Once he had emerged from his intense work on the Finale, Shostakovich had to consider the practical prospects. If the Fourth was his response to criticism, then it would not be understood as an attempt at reform, but much more likely as a bold gesture of defiance. He had seen the denunciations of many other prominent artists, like the novelist and playwright Mikhail Bulgakov. The leading theatre director, Meyerhold, was even required to explain how he would combat “Meyerholdism”. After the first major show trial, in August 1936, of former revolutionaries who were now “enemies of the people”, the wave of arrests spread to the social circles of the condemned men, including artistic and other intellectual figures. Among the arrested was the husband of Shostakovich’s sister Maria.

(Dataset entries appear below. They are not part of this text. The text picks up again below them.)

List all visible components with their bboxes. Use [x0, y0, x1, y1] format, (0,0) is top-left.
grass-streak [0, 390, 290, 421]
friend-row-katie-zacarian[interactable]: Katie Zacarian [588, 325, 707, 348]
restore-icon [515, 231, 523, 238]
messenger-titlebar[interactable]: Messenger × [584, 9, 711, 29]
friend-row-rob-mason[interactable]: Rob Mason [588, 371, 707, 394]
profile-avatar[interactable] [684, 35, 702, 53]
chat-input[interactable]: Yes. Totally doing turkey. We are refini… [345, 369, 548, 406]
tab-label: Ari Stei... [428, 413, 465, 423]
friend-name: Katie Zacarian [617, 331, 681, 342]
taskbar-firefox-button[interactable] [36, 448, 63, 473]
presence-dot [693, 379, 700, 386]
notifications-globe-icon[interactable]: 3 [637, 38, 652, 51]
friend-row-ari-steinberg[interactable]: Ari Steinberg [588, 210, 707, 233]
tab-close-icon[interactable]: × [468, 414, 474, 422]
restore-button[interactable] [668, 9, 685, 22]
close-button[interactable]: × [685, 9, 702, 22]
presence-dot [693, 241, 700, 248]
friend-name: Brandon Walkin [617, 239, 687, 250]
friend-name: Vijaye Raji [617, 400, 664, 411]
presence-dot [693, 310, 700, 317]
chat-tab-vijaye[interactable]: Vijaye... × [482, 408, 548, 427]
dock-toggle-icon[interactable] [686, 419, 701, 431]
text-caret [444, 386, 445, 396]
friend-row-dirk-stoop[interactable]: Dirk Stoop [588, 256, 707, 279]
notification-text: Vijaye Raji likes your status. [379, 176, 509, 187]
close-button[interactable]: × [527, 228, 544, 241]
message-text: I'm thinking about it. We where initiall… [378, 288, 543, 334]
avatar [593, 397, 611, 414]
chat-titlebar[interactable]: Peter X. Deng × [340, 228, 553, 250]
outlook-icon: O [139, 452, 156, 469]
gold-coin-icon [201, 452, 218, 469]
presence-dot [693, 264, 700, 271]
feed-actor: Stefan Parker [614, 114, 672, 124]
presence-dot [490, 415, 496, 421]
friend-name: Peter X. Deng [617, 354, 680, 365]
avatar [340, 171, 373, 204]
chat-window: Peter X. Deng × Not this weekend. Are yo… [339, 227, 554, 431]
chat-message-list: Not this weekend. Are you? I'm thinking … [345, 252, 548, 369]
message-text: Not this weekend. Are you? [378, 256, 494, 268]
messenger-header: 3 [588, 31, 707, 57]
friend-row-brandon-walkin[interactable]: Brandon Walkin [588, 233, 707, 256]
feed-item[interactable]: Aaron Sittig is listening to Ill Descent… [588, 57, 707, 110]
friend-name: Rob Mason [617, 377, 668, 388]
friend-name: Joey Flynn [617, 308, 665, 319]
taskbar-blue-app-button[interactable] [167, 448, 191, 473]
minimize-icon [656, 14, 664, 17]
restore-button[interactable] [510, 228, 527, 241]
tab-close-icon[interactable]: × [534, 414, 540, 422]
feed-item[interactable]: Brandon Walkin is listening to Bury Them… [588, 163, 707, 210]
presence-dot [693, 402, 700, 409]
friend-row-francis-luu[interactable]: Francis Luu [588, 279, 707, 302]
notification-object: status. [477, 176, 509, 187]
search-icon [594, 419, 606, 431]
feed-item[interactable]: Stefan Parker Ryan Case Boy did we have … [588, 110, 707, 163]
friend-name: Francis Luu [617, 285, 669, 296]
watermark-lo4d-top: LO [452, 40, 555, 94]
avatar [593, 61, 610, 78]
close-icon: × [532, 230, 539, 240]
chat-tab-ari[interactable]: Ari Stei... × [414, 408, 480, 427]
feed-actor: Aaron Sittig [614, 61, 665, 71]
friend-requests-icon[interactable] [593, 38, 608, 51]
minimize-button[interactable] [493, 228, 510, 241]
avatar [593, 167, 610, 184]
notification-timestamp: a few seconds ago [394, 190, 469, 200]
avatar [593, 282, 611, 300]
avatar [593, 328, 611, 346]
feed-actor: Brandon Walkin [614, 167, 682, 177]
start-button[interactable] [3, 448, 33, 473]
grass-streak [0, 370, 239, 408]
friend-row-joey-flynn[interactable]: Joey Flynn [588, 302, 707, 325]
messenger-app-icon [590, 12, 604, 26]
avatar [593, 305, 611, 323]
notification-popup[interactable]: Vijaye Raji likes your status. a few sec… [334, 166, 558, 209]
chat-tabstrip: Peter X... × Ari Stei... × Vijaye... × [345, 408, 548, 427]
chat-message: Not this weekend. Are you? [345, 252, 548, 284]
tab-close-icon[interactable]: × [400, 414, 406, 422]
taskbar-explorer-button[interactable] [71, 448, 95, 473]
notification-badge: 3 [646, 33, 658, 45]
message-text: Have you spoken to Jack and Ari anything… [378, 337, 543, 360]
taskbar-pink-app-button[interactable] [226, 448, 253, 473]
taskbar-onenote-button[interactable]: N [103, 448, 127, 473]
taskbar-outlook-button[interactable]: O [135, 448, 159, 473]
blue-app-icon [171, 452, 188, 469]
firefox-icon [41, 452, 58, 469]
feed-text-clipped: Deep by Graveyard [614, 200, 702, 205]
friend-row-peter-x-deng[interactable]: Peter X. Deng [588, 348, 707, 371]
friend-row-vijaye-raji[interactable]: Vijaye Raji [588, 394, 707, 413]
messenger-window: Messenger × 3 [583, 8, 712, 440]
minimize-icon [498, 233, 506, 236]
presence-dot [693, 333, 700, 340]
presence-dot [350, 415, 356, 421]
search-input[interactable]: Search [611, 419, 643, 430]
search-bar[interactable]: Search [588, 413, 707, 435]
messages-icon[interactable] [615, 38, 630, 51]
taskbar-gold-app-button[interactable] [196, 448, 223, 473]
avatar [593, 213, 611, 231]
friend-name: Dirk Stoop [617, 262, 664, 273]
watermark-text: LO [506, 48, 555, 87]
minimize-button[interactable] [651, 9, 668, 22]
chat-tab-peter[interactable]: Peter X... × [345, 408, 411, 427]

A letter from Shostakovich’s professor Maximilian Steinberg makes the composer’s difficulties plain:

“I found out from Mitya [Shostakovich] about the trial of the chief accountant and the cashier at the Vseroskomdram [the artists’ rights agency], who stole 250 thousand roubles and have been sentenced to death. It is awful to hear this about the people you’ve dealt with so many times without ever suspecting anything like this. Mitya is in great doubt about the forthcoming performance of his 4th symphony. …. [it] was written before the Pravda articles and is obviously a vivid example of the “chaos”. [Steinberg is referring to the title of the Pravda article, “Chaos instead of Music”].”

But Shostakovich was mesmerised, and the countdown to disaster continued. Rehearsals began in December 1936. It was only several days into the rehearsals when Shostakovich received advice from the Philharmonia director and also from some visiting party officials that he should withdraw the work. Shostakovich finally reconciled himself to the fact that the Symphony should not be performed at any time in the foreseeable future (it actually had to wait until 1961).

 

The Fifth Symphony

Anyone hearing the Fifth Symphony after the Fourth moves into a different musical world, although the composer is still recognisable. The Fifth is more classical in shape and it advertises its reliance on the officially encouraged models, particularly Beethoven and Tchaikovsky, instead of his bad old models of Mahler, Hindemith, or Krenek (although they are still there, lurking in the shadows). The Fifth also lends itself to interpretation in narrative terms, especially the Beethovenian pattern of passing through struggle to victory. Among today’s Shostakovich scholars, there is a strong current arguing that Shostakovich would have arrived at a more lucid and classical style even without external pressures, since some of his recent work had displayed these characteristics, such as the Cello Sonata of 1934. Perhaps, or perhaps the Cello Sonata might have proved an outlier, since the Fourth suggest a very different direction. But this approach is stubbornly unhistorical in any case, since the decisive change in his style, when it came, was induced through fear of a ruined career and even fear for his life. These pressures were absent for composers in the West who moved in a more conservative direction in the 30s (while others persisted with more difficult modernist idioms).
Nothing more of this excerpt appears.